The warriors and the handmaid nodded. One of the warrior's pointed toward the far end of the bailey. "The sound came from within the Keep."
She motioned for silence. At first, she heard only the eerie wail of the wind as it swooped down upon the lifeless bailey, and then, faintly, almost without hope that someone would hear, the cry came again.
She stretched her hands out. "Take me there, now."
One of the warriors scooped her into his arms and carried her into the Great Hall. Death greeted them, yet a spark of life lingered in its dark midst.
"There," she said, pointing toward the grand fireplace at the far end of the room.

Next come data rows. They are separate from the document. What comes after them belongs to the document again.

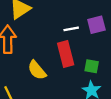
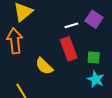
purple square: (96, 25) -> (94, 19), turned -36

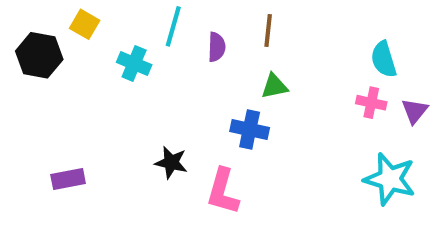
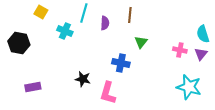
black hexagon: (39, 55) -> (19, 43), moved
cyan semicircle: (384, 59) -> (203, 34), moved
green triangle: (274, 86) -> (141, 42), moved, turned -40

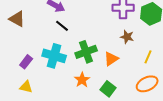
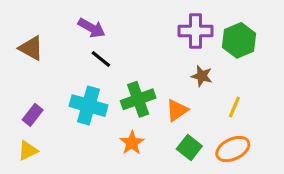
purple rectangle: (26, 62) -> (33, 115), moved
yellow triangle: (26, 87) -> (28, 151), moved, turned -40
green square: (108, 89) -> (189, 147), moved

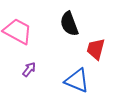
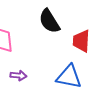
purple arrow: (29, 69) -> (18, 75), turned 70

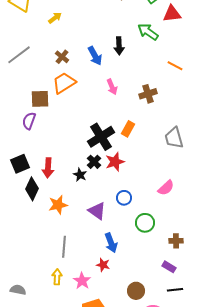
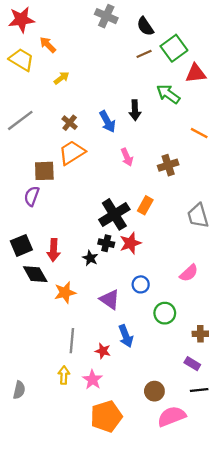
black cross: (94, 162) -> (106, 243), turned -32
black diamond: (32, 189) -> (35, 274), turned -55
red star: (103, 265) -> (103, 351), moved
gray semicircle: (18, 290) -> (19, 390), turned 91

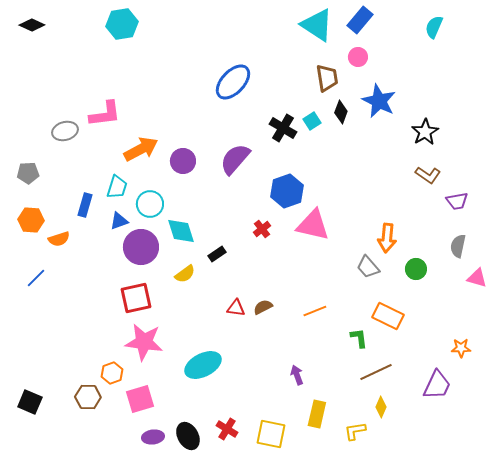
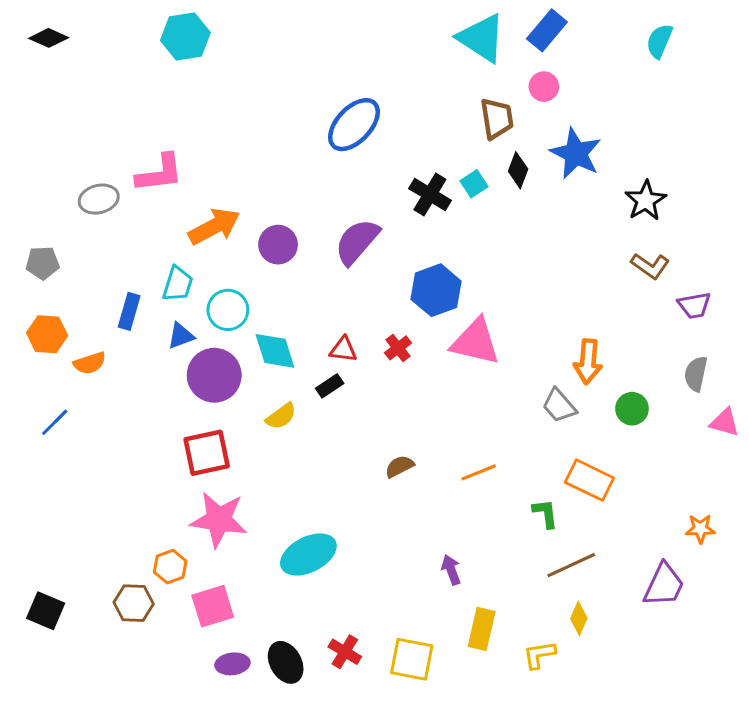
red triangle: (236, 308) -> (343, 349), moved

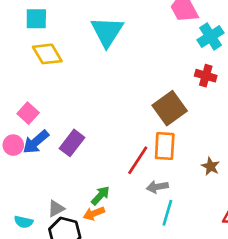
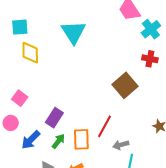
yellow diamond: (47, 54) -> (30, 53), turned 35
blue arrow: (36, 142) -> (31, 140), moved
orange rectangle: (165, 146) -> (81, 139), moved
green arrow: (100, 195) -> (58, 141), moved

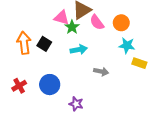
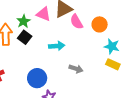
green star: (72, 27) -> (23, 21), moved
cyan star: (127, 45) -> (112, 46), moved
blue circle: (50, 85) -> (37, 78), moved

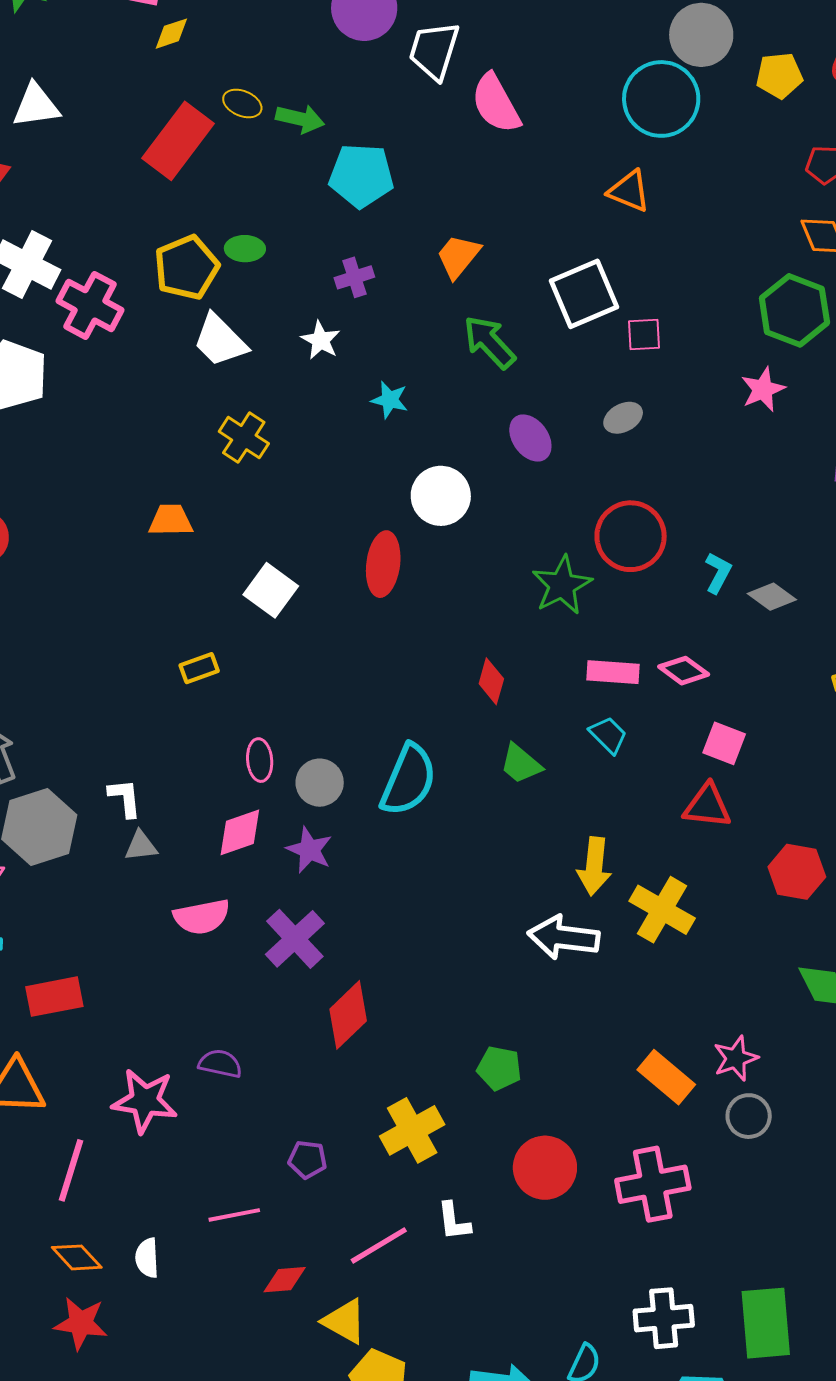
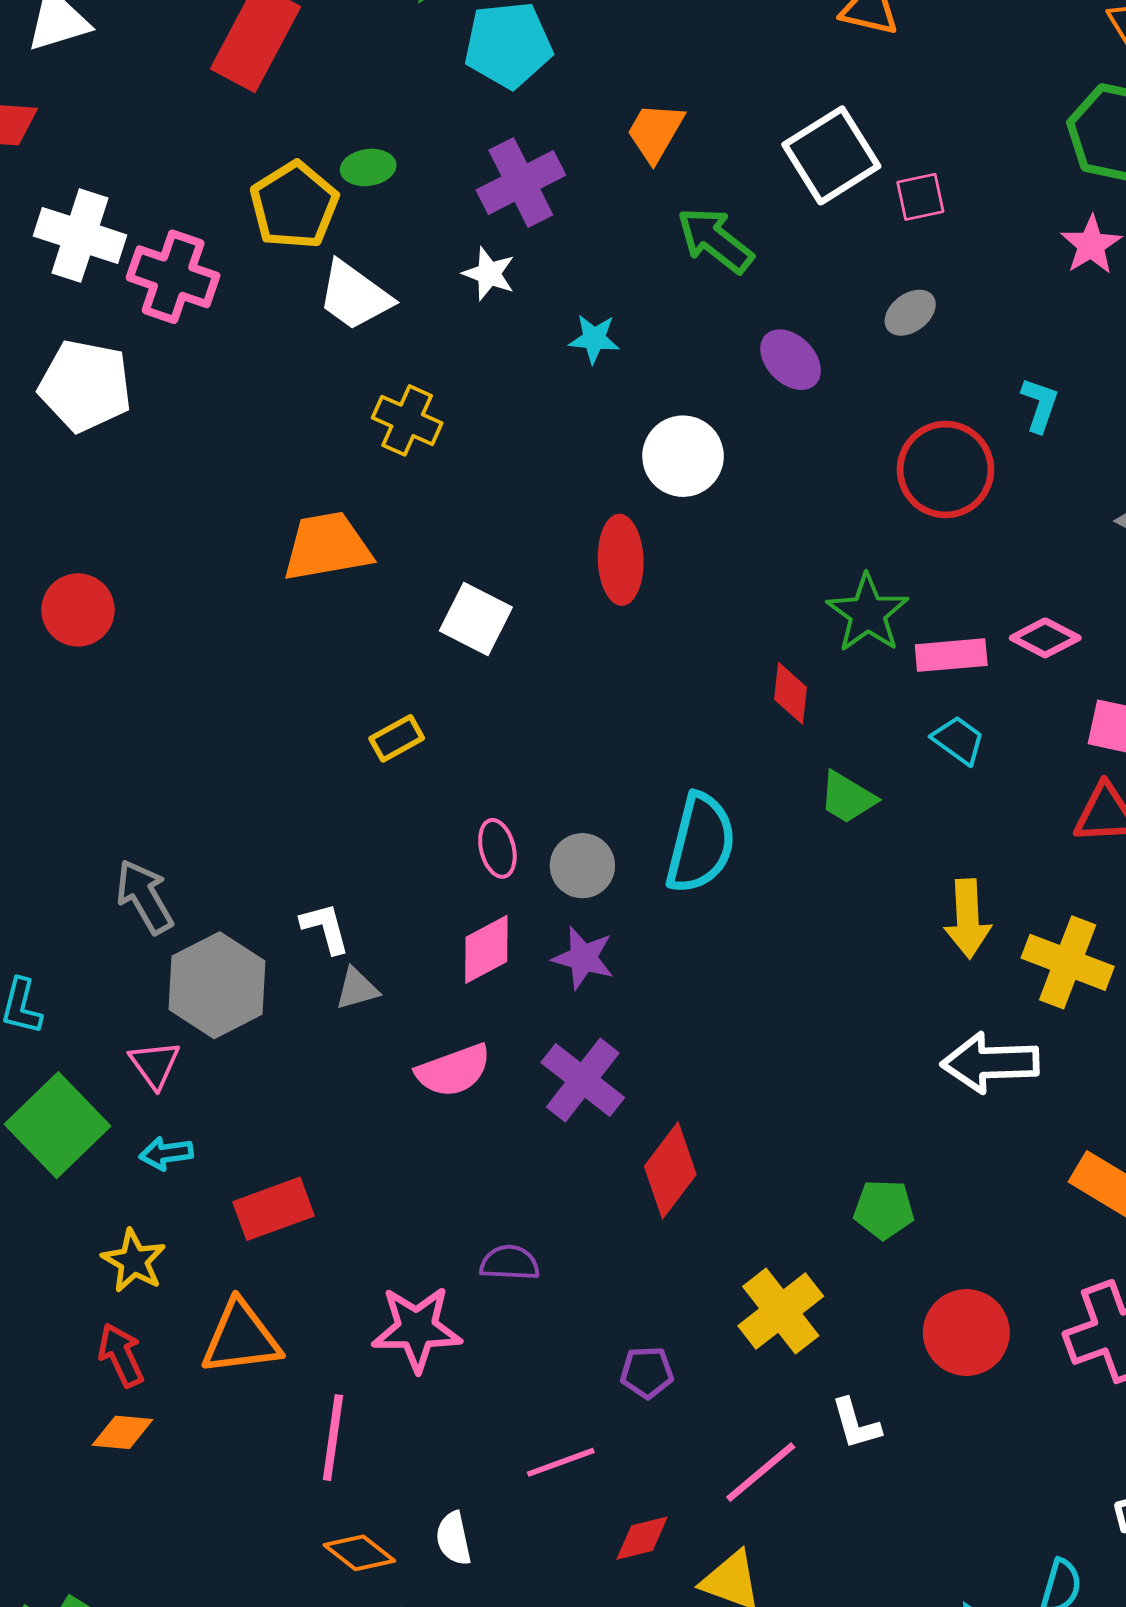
purple cross: (354, 277) -> (521, 183), size x1.6
orange trapezoid: (171, 520) -> (327, 547), size x1.5
cyan L-shape: (718, 573) -> (1040, 405), moved
green star: (562, 585) -> (868, 613), moved
white arrow: (564, 937) -> (990, 1063), moved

As they drew closer, the truth was revealed. On the floor, covered in her own blood, lay a lady of Summersong, her newborn child suckling her lifeless breast while resting a hand against the dagger hilt that had pierced the mother's heart. Pieces of dark glass clung to them both. Near them, his body littered with more of the strange dark glass, lay a Far-mura guardian, dead by his own hand, his fingers still curled about the dagger's hilt. A smile haunted his pale lips.
With shaking fingers, she lifted the child from the dead mother's arms and offered her own milk-heavy breast to suckle. As the babe clung to her, the light of hope renewed within her grieving heart.
"I claim this foundling for my own," she whispered against the softness of the child's hair.
"My lady," her handmaid said, "if you take the child, those who sought to destroy the Far-mura down to the last man, woman, and child will know they have failed. When the child's body is not found, their evil gaze will turn toward us."
She wrapped the child in the hem of her skirt. "Then I shall offer my own child in exchange so none will be the wiser." She met her handmaid's concerned gaze. "And none save us shall know the truth. I will have your words on it. The truth will remain here with the dead for the dead know how to keep their secrets."
As each nodded in turn, she added, "This child I hold in my arms belongs to the living, while the child of my flesh now resides with the spirits. I do no more than leave behind a reflection of what could have been while offering to another the promise of what could one day be.
"Come," she said as she stood, the child nestled close to her heart. "Let us fade from this world until the memory of the Far-mura is but a distant dream."